Petits et grands bourgeois ne se préoccupaient guère de la misère atroce dans laquelle étaient plongés les ouvriers de la grande industrie naissante, celle-ci n’intéressait pas les parisiens enfermés dans leur bulle, seules Lille et Mulhouse et leurs environnements étaient concernés.

Loin de cette atmosphère au début de 1845, le chef de bataillon Vinoy, le futur général de 1870, était commandant supérieur à Sidi-Bel-Abbès, un modeste camp, perdu dans le bled où les troupes en opérations s’installaient en bivouac.

Une vingtaine d’années plus tard, après quelques sanglantes échauffourées, une ville naîtra, peuplée de 5 000 habitants. Un siècle plus tôt, les Deraouas et les soldats français s’étaient entr’égorgés à la même place. En 1865, s’y élèvera une cité prospère et pacifique. Les terres jadis incultes des alentours produiront de riches moissons.

En 1862, débute l’expédition française au Mexique, la Légion avait “l’arme au pied”. Lorsqu’un homme de guerre sait qu’une bataille fait rage quelque part, il brûle d’y participer. C’est ce qui se produisit ; la Légion était bien lasse de faire le service de garnison, de construire des routes, de creuser des puits, d’assurer la garde des pénitenciers de Ben Youd et de Boukanefis et de protéger quelques points isolés.

Elle ne figurait pas sur l’état des troupes envoyées au Mexique ni, d’ailleurs, sur celui du corps expéditionnaire de Cochinchine. Les officiers subalternes du régiment adressèrent une pétition à l’empereur qui eut le premier réflexe de punir les plus anciens de chaque grade, mais face à l’échec des contingents français devant Puebla, le 19 janvier 1863, arrivait l’ordre de mettre sur pied de guerre un régiment de marche destiné à renforcer le corps expéditionnaire au Mexique. Il ne restait plus en Algérie que le 3°bataillon et le dépôt.

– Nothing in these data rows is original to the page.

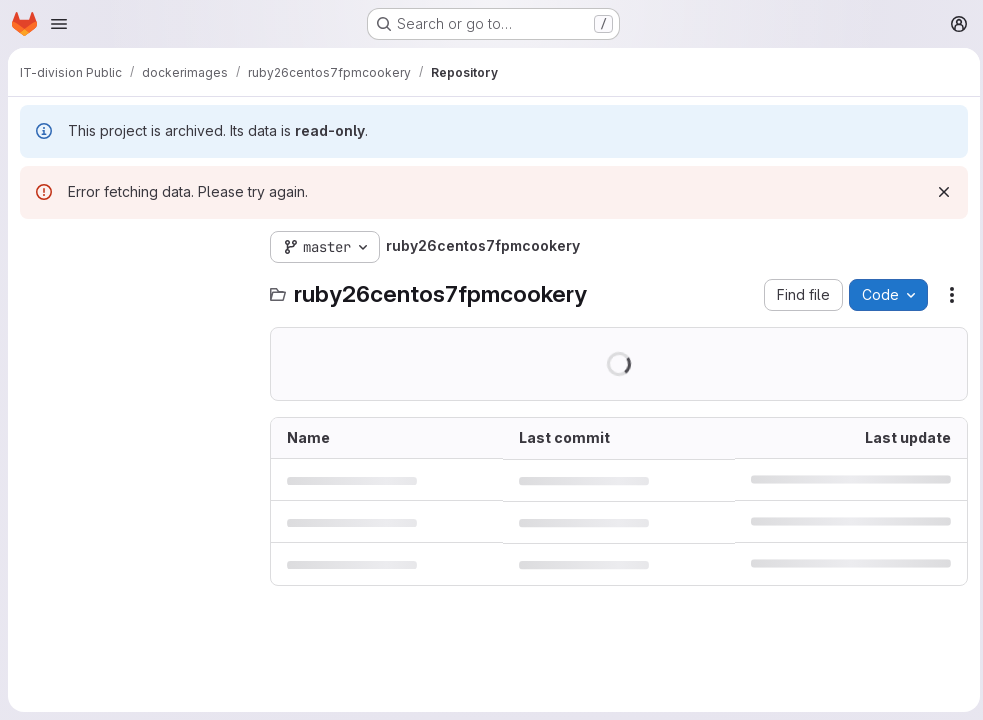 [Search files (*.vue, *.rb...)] (135, 287)
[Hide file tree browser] (36, 247)
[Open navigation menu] (59, 24)
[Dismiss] (939, 192)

 Le régiment embarquait le 9 février 1863 et arrivait à Vera Cruz le 28 mars, quelques 33 jours avant ce qui deviendra le 30 avril  où  «  L’armée française assiégeait Puebla… », mais c’est une toute autre histoire, très bien racontée ce mois ci par le major Frédéric Ambrosino, du centre de documentation et de recherches historiques de la LE, dans un "Képi Blanc" de bonne facture à la première de couverture exceptionnelle.